Le mensonge par omission dans la couverture de la famine à Madagascar

ABC News est l’un des nombreux médias à rendre compte de la crise liée au climat qui a laissé plus d’un million de personnes dans un besoin désespéré de nourriture en raison d’années de sécheresse à Madagascar.
 

La crise alimentaire à Madagascar

Dans le contexte des réunions sur le changement climatique qui se tiennent à Glasgow dans le cadre de la COP26, le Programme alimentaire mondial des Nations unies nous informe que la première famine mondiale due au changement climatique pourrait se produire à Madagascar.

« La faim sévère a touché plus de 1,1 million de personnes et 14 000 d’entre elles sont à deux doigts de la famine, » nous dit le rapport du 2 novembre. Et le nombre de personnes en situation de famine devrait doubler, selon le rapport. Le rapport mentionne également les températures exceptionnellement élevées, les déficits pluviométriques, les sécheresses et les mauvaises récoltes de ces dernières décennies.

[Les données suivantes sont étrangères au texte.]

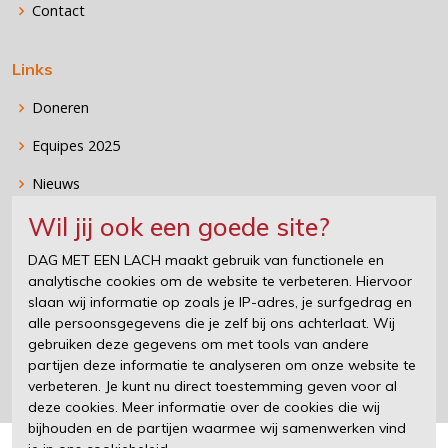
Contact
Links
Doneren
Equipes 2025
Nieuws
Wil jij ook een goede site?
Stichting DAG MET EEN LACH
DAG MET EEN LACH maakt gebruik van functionele en
analytische cookies om de website te verbeteren. Hiervoor
DAG MET EEN LACH organiseert, samen met de eigenaren van
slaan wij informatie op zoals je IP-adres, je surfgedrag en
supercars en sportauto's, heerlijke en vermakelijke events voor
alle persoonsgegevens die je zelf bij ons achterlaat. Wij
kinderen die wel een verzetje kunnen gebruiken. Wat is er nu
gebruiken deze gegevens om met tools van andere
mooier dan een kind te zien lachen en even zijn zorgen te laten
partijen deze informatie te analyseren om onze website te
vergeten?
verbeteren. Je kunt nu direct toestemming geven voor al
deze cookies. Meer informatie over de cookies die wij
bijhouden en de partijen waarmee wij samenwerken vind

Ce que le rapport omet de mentionner, c’est la croissance spectaculaire de la population malgache au cours des cinq dernières décennies. S’il énumère certaines activités de renforcement de la résilience à long terme qui sont mises en œuvre pour aider la nation insulaire à s’adapter au changement climatique, comme l’accès à l’eau, la reforestation, la stabilisation des dunes de sable et les systèmes de micro-assurance en cas de mauvaises récoltes, la stabilisation de la population est passée sous silence.

À quelle vitesse la population de Madagascar augmente-t-elle?

 

En cinquante ans, de 1970 à 2020, la population de Madagascar est passée de 6,6 millions à 27,6 millions d’habitants. Une augmentation de 21 millions de personnes vivant principalement de l’agriculture de subsistance pourrait-elle avoir un impact sur la sécurité alimentaire? On ne le dirait pas en lisant le rapport du Programme alimentaire mondial.

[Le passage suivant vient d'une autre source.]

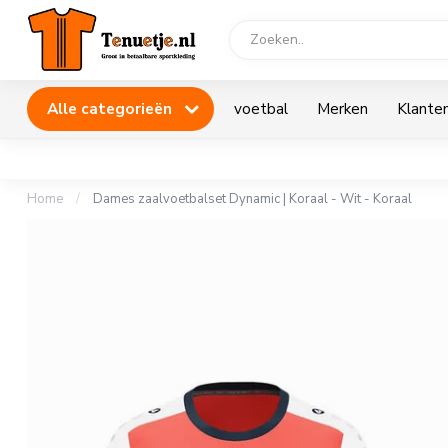
Alle categorieën
voetbal
Merken
Klanten
Home
/
Dames zaalvoetbalset Dynamic | Koraal - Wit - Koraal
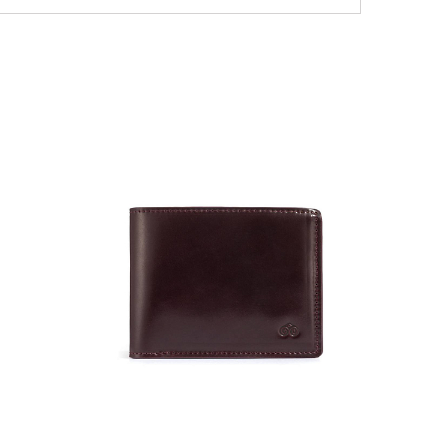
NEW
36 000
Портмо
UNI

Et il n’y a pas que le PAM. Dans un article récent, le Fonds mondial pour la nature décrit la « tempête parfaite » de conditions qui affligent Madagascar, mais le mot « population » n’est mentionné que pour dire que 75% des Malgaches vivent avec moins de deux dollars par jour. L’article ne demande pas si les Malgaches s’en sortiraient mieux si leur île n’était pas soumise à une pression démographique aussi extrême.

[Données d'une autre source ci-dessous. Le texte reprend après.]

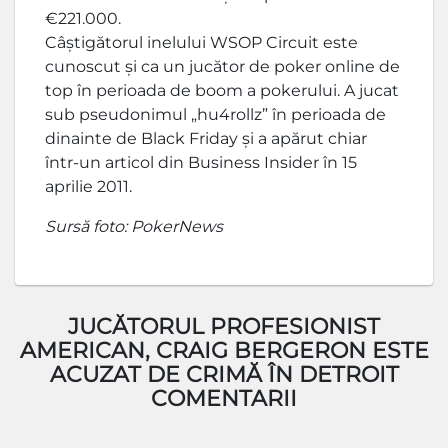
€221.000.
Câștigătorul inelului WSOP Circuit este
cunoscut și ca un jucător de poker online de
top în perioada de boom a pokerului. A jucat
sub pseudonimul „hu4rollz” în perioada de
dinainte de Black Friday și a apărut chiar
într-un articol din Business Insider în 15
aprilie 2011.
Sursă foto: PokerNews
JUCĂTORUL PROFESIONIST
AMERICAN, CRAIG BERGERON ESTE
ACUZAT DE CRIMĂ ÎN DETROIT
COMENTARII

Madagascar a perdu environ 80% de ses forêts originelles où vivent 90% de ses espèces endémiques. L’agriculture sur brûlis, la production de bois de chauffage et de charbon de bois pour les feux de cuisson, le surpâturage et l’élevage, ainsi que l’exploitation forestière illégale et l’extraction de pierres précieuses menacent son patrimoine naturel unique. Pourtant, le DAES des Nations unies nous dit que la population de Madagascar, qui était de 25,6 millions en 2017, devrait atteindre 35,6 millions en 2030, 53,8 millions en 2050 et 98 millions en 2100. Quelqu’un se demande-t-il ce que fera une nouvelle croissance démographique sur une île déjà soumise à un stress hydrique et largement déboisée? Accuserons-nous encore le changement climatique et ignorerons-nous la croissance démographique en 2100? Ou Madagascar aura-t-elle été soumise à l’un des contrôles de réalité de la nature avant que de tels chiffres ne soient atteints?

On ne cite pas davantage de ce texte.